Chrysler's Jim Press admits that the automaker not only has to make better cars, it has to make fewer of them
Recently, new Chrysler Vice-Chairman and President James Press and Chief Executive Officer Robert Nardelli were watching inventory pile up on dealer lots. They reckoned the company needed some big production cuts to get stock in line with slipping sales.
So they had a conference call with one of the company's overseers at Cerberus Capital Management—which bought 80% of Chrysler this year—and told the private equity firm that Chrysler needed to cut production by 82,000 cars in the last three months of the year. That 16% drop adds up to about $1 billion in lost cash flow.
It took a seven-minute call to get it done. "At other companies," says Press, formerly Toyota's (TM) No. 2 North American executive, "it's a couple of months' process and a couple of flights across the Pacific."
Unrealistic Sales Expectations
Press's tale shows how tight a grip Cerberus has on Chrysler, but it also reveals that the private equity owner is willing to endure short-term losses while Chrysler's new management team works to restructure the company. It's just that sort of long-range thinking that Cerberus Chairman John Snow promised when announcing the acquisition in May.
Cutting production may seem like part of the basic nuts and bolts of running a carmaker, but it lies at the heart of what has been wrong with Chrysler and the U.S. car business. Up until recently, Chrysler's strategy was to go to market with unrealistic sales expectations, given the quality of its cars and weakness of its brands.
When sales fell short of projections, the company would keep building the cars and trucks, cajoling dealers to take them and find a way to sell them. If they couldn't, bigger rebates or unprofitable sales to rental fleets would follow. That build-and-they-will-buy mentality drove Chrysler's prices down and sent the company reeling into the red.
Producing to Demand
Says Press, who spoke to reporters in Las Vegas, where the company was meeting with its dealers, "Why would we keep building cars people don't want?" Now, he says, Chrysler is trying to retool the company so that its factories run closer to real sales.
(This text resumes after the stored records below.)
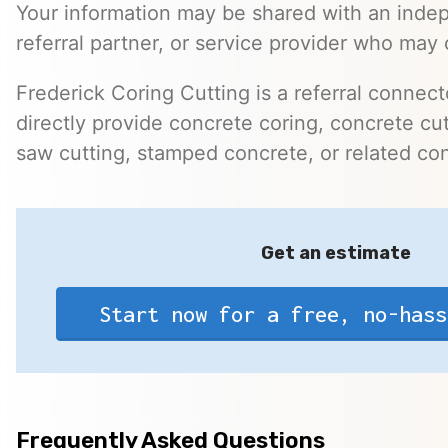
Your information may be shared with an inde
referral partner, or service provider who may 
Frederick Coring Cutting is a referral connec
directly provide concrete coring, concrete cutt
saw cutting, stamped concrete, or related con
Get an estimate
Start now for a free, no-hass
Frequently Asked Questions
That's what the Japanese automakers do. Toyota and Honda (HMC) have managed to build a string of factories that produce roughly what the car buying public demands. That means they can sell with lower rebates and fewer deals to auto rental fleets, and they get better prices for their cars.
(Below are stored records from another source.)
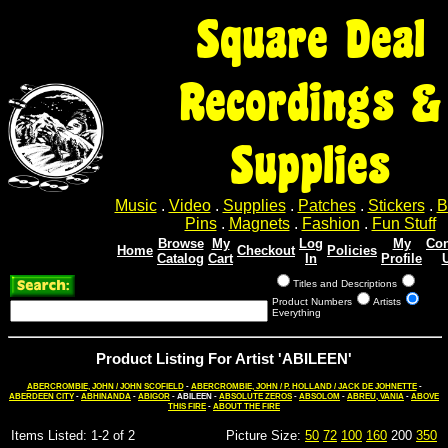
Square Deal
Recordings &
Supplies
Music
.
Video
.
Supplies
.
Patches
.
Stickers
.
B
Pins
.
Magnets
.
Fashion
.
Fun Stuff
Browse
My
Log
My
Con
Home
Checkout
Policies
Catalog
Cart
In
Profile
Titles and Descriptions
Product Numbers
Artists
Everything
Product Listing For Artist 'ABILEEN'
ABERCROMBIE, JOHN / JOHN SCOFIELD
-
ABERCROMBIE, JOHN / P. HOLLAND / JACK DE JOHNETTE
-
ABERDEEN CITY
-
ABHINANDA
-
ABIGOR
- ABILEEN -
ABSOLUTE ZEROS
-
ABSOLOM
-
ABREU, VANIA
-
ABOVE
THIS FIRE
-
ABOUT THE FIRE
Items Listed: 1-2 of 2
Picture Size:
50
72
100
160
200
350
Chrysler may have to keep using short-term production cuts while the company scrambles to design hotter models and engineer factories that can adjust to demand for different types of vehicles. The automaker's factories aren't yet flexible enough to build several different types of vehicles, cranking up production of one when another has slack sales. "They will probably have to right-size production," says Michael Robinet, vice-president of CSM Worldwide, an automotive consulting firm in Northville, Mich.
Press admits that having better cars is the final driver. And Chrysler still has a lot of work to do. Many Chrysler models, including the new Chrysler Sebring midsize car, sit on the lot for an average of three months before consumers buy up the inventory, according to Edmunds.com, which tracks car pricing and sales data. Some models, like the new four-door Jeep Wrangler, are hot sellers and dealers are actually short on inventory.
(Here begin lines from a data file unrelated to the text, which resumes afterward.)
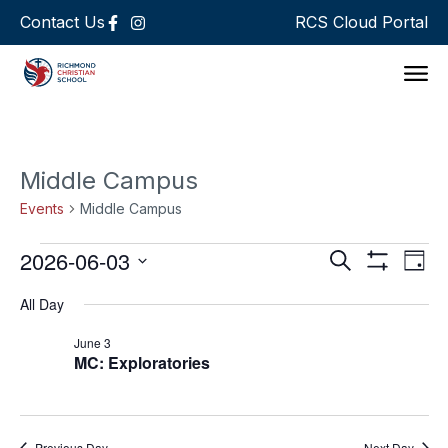
Contact Us
RCS Cloud Portal
Support 
Middle Campus
Events
Middle Campus
Events
Ev
2026-06-03
Search
Day
Show Filters
Select
Vi
Search
date.
All Day
Na
and
June 3
MC: Exploratories
Views
Navigat
Previous Day
Next Day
There, too, Press says, Cerberus is helping out. The owner has boosted Chrysler's capital spending up above $3 billion to give the company more new models and improve existing ones. That has enabled Chrysler to make some 200 changes to current and existing cars.
Among the big changes is sprucing up the cabins and dashboards of Chrysler's cars, say company executives. Even before Cerberus took over, Chrysler realized that the interiors of its cars lacked the posh feel and creature comforts of some key rivals. During its due diligence, Cerberus's consultants came to the same conclusion. So the company is spending more to make its cars feel richer.
In It for the Long Haul
These days, everything is being done under the watchful eyes of Press and Nardelli. The two executives are digging into fine details of future products, even ordering up changes to cars that are already on the market, Press says.
Press also knows that Chrysler sells too many vehicles under different names that are basically the same car. The Dodge Durango and Chrysler Aspen SUVs both come to mind. In the long run, he says, Chrysler will cull lookalikes that chase the same buyers and add more unique models.
Those kind of improvements are what Chrysler will need to do long-term to boost sales. The plan is to endure profit-sapping production cuts while Chrysler retools its factories to be more flexible to adjust to market demands. Meanwhile, the company must race to build better cars.
"There's no silver bullet," Press says. "Over time you get closer to what it took Toyota 25 to 30 years to build." And over time, we'll see if Cerberus has that kind of patience.